I found you folks by searching for a name to put on the green tea I had a sip of (and then threw out the rest of my cup of) that had a very strong seaweed flavor to me. I want to know what to avoid -- I've run in to that flavor in green tea a few times, and don't like it at all. It's not what I expect from any tea, or what I'm looking for when I get a green tea. So is that flavor a sign of old tea, or something else? And I see now I'll have to read up on your teas.
This is what I wrote in response.
Thanks for your question.
First, I have to say that I've never had a green tea that tasted like seaweed, so I can only speculate as to where that taste would come from.
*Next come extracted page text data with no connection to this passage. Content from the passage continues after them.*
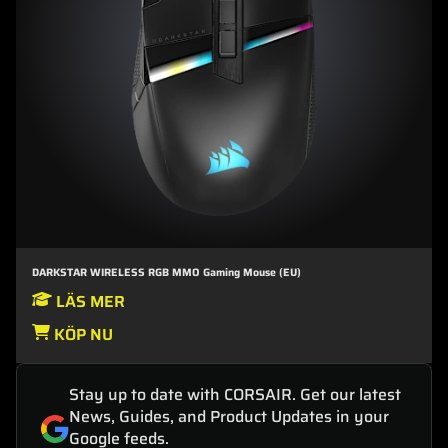
DARKSTAR WIRELESS RGB MMO Gaming Mouse (EU)
LÄS MER
KÖP NU
Stay up to date with CORSAIR. Get our latest
News, Guides, and Product Updates in your
Google feeds.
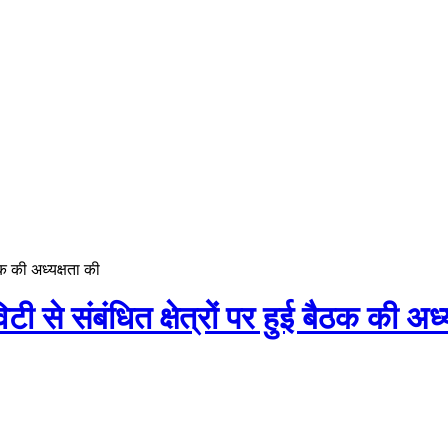
ैठक की अध्यक्षता की
िटी से संबंधित क्षेत्रों पर हुई बैठक की अध्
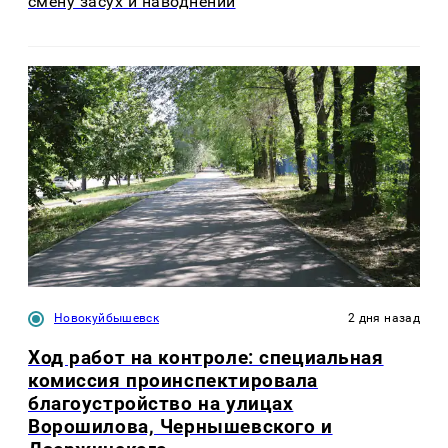
смену засух и наводнений
Новокуйбышевск
2 дня назад
Ход работ на контроле: специальная
комиссия проинспектировала
благоустройство на улицах
Ворошилова, Чернышевского и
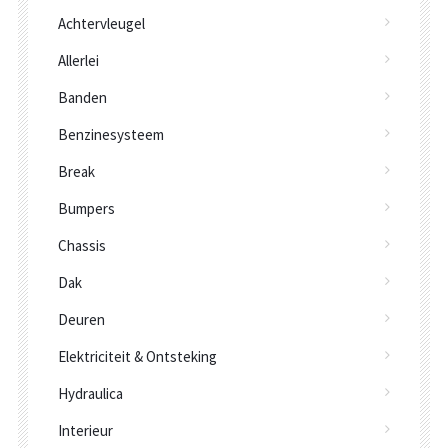
Achtervleugel
Allerlei
Banden
Benzinesysteem
Break
Bumpers
Chassis
Dak
Deuren
Elektriciteit & Ontsteking
Hydraulica
Interieur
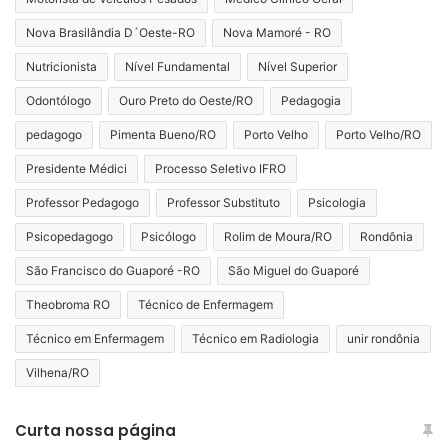
Nova Brasilândia D´Oeste-RO
Nova Mamoré - RO
Nutricionista
Nível Fundamental
Nível Superior
Odontólogo
Ouro Preto do Oeste/RO
Pedagogia
pedagogo
Pimenta Bueno/RO
Porto Velho
Porto Velho/RO
Presidente Médici
Processo Seletivo IFRO
Professor Pedagogo
Professor Substituto
Psicologia
Psicopedagogo
Psicólogo
Rolim de Moura/RO
Rondônia
São Francisco do Guaporé -RO
São Miguel do Guaporé
Theobroma RO
Técnico de Enfermagem
Técnico em Enfermagem
Técnico em Radiologia
unir rondônia
Vilhena/RO
Curta nossa página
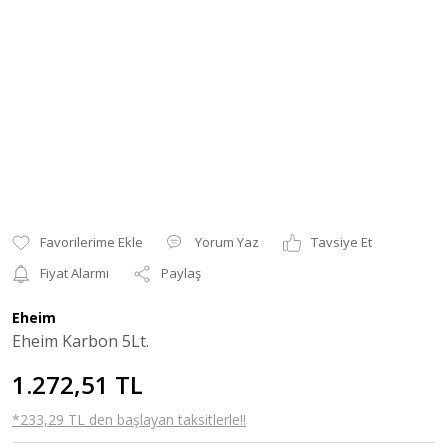
Yorum Yaz
Tavsiye Et
Fiyat Alarmı
Paylaş
Eheim
Eheim Karbon 5Lt.
1.272,51 TL
*233,29 TL den başlayan taksitlerle!!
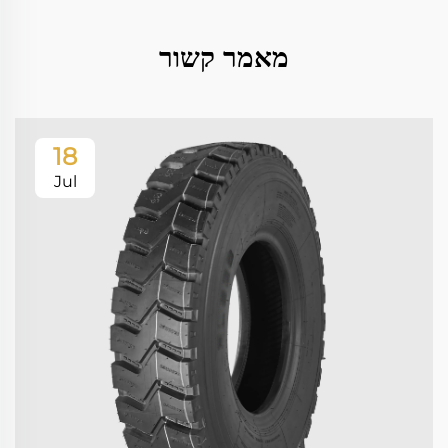
מאמר קשור
18
Jul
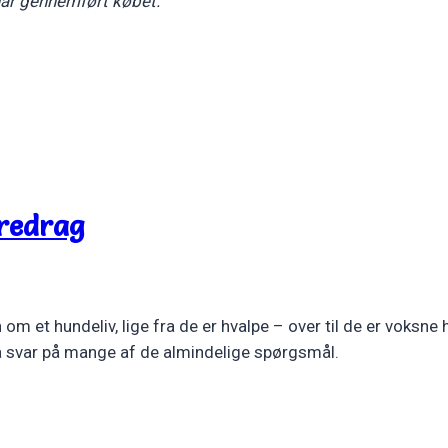
 har gennemført købet.
oredrag
om et hundeliv, lige fra de er hvalpe – over til de er voksne
 svar på mange af de almindelige spørgsmål.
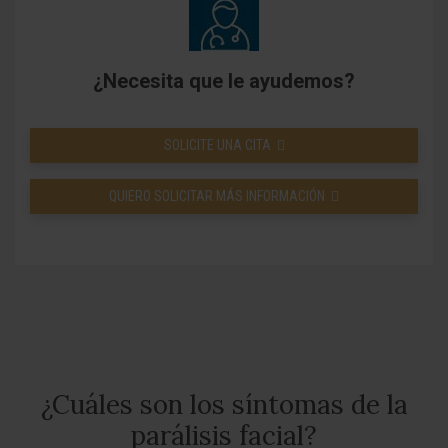
¿Necesita que le ayudemos?
SOLICITE UNA CITA
QUIERO SOLICITAR MÁS INFORMACIÓN
¿Cuáles son los síntomas de la
parálisis facial?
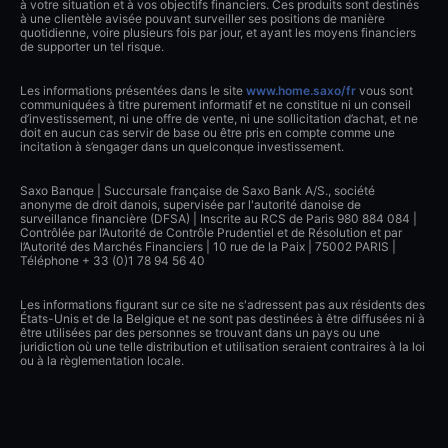
à votre situation et à vos objectifs financiers. Ces produits sont destinés
à une clientèle avisée pouvant surveiller ses positions de manière
quotidienne, voire plusieurs fois par jour, et ayant les moyens financiers
de supporter un tel risque.
Les informations présentées dans le site
www.home.saxo/fr
vous sont
communiquées à titre purement informatif et ne constitue ni un conseil
d’investissement, ni une offre de vente, ni une sollicitation d’achat, et ne
doit en aucun cas servir de base ou être pris en compte comme une
incitation à s’engager dans un quelconque investissement.
Saxo Banque | Succursale française de Saxo Bank A/S., société
anonyme de droit danois, supervisée par l'autorité danoise de
surveillance financière (DFSA) | Inscrite au RCS de Paris 980 884 084 |
Contrôlée par l’Autorité de Contrôle Prudentiel et de Résolution et par
l’Autorité des Marchés Financiers | 10 rue de la Paix | 75002 PARIS |
Téléphone + 33 (0)1 78 94 56 40
Les informations figurant sur ce site ne s'adressent pas aux résidents des
États-Unis et de la Belgique et ne sont pas destinées à être diffusées ni à
être utilisées par des personnes se trouvant dans un pays ou une
juridiction où une telle distribution et utilisation seraient contraires à la loi
ou à la règlementation locale.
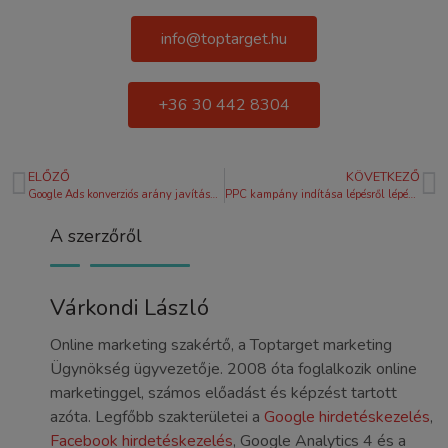
info@toptarget.hu
+36 30 442 8304
ELŐZŐ
KÖVETKEZŐ
Google Ads konverziós arány javítása: Stratégiai útmutató a magasabb profithoz 2026-ban
PPC kampány indítása lépésről lépésre 2026: Útmutató a biztos megtérüléshez
A szerzőről
Várkondi László
Online marketing szakértő, a Toptarget marketing
Ügynökség ügyvezetője. 2008 óta foglalkozik online
marketinggel, számos előadást és képzést tartott
azóta. Legfőbb szakterületei a
Google hirdetéskezelés
,
Facebook hirdetéskezelés
, Google Analytics 4 és a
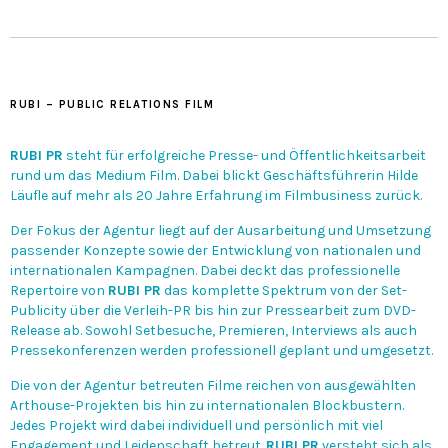
RUBI – PUBLIC RELATIONS FILM
RUBI PR
steht für erfolgreiche Presse- und Öffentlichkeitsarbeit
rund um das Medium Film. Dabei blickt Geschäftsführerin Hilde
Läufle auf mehr als 20 Jahre Erfahrung im Filmbusiness zurück.
Der Fokus der Agentur liegt auf der Ausarbeitung und Umsetzung
passender Konzepte sowie der Entwicklung von nationalen und
internationalen Kampagnen. Dabei deckt das professionelle
Repertoire von
RUBI PR
das komplette Spektrum von der Set-
Publicity über die Verleih-PR bis hin zur Pressearbeit zum DVD-
Release ab. Sowohl Setbesuche, Premieren, Interviews als auch
Pressekonferenzen werden professionell geplant und umgesetzt.
Die von der Agentur betreuten Filme reichen von ausgewählten
Arthouse-Projekten bis hin zu internationalen Blockbustern.
Jedes Projekt wird dabei individuell und persönlich mit viel
Engagement und Leidenschaft betreut.
RUBI PR
versteht sich als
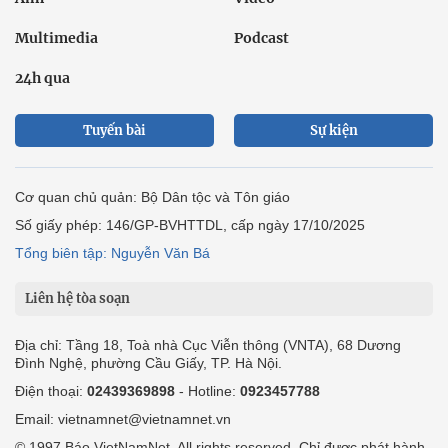
Multimedia
Podcast
24h qua
Tuyến bài
Sự kiện
Cơ quan chủ quản: Bộ Dân tộc và Tôn giáo
Số giấy phép: 146/GP-BVHTTDL, cấp ngày 17/10/2025
Tổng biên tập: Nguyễn Văn Bá
Liên hệ tòa soạn
Địa chỉ: Tầng 18, Toà nhà Cục Viễn thông (VNTA), 68 Dương
Đình Nghệ, phường Cầu Giấy, TP. Hà Nội.
Điện thoại:
02439369898
- Hotline:
0923457788
Email: vietnamnet@vietnamnet.vn
© 1997 Báo VietNamNet. All rights reserved. Chỉ được phát hành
Our green tea has a grassy or "earthy" flavor. This is a sign not only of quality tea plants, but also of a tea that was processed right after harvest and so underwent minimal oxidation and fermentation. These break down the catechins and other polyphenols that occur naturally in tea leaves.
In other words, a grassy taste means that the tea has plenty of good stuff in it.
I have found, on the other hand, that some green teas don't have that grassy flavor, possibly because they've undergone some oxidation or fermentation due to some aspect of how the tea is processed after harvest. (But they still don't taste like seaweed to me.) For instance, I've had a green tea whose leaves were green but which produced a brown infusion that tasted nothing like green tea to me.
Most of the green teas I've had that I would call just plain lousy (but, even then, not "seaweedy") are mass-marketed bagged teas. In that case, the causes are (1) the low-quality tea (know in the business as "dust") that's in the bag and (2) how long the tea's been sitting in a warehouse or who-knows-where.
If you remember the brand of tea you had, please let me know, and I'll try to do some research. Maybe I've been fortunate to have never run across such a tea, or maybe it's something I've grown accustomed to and don't even notice anymore. That's why I was so surprised, in reading that article, to hear green tea in general described as tasting like seaweed.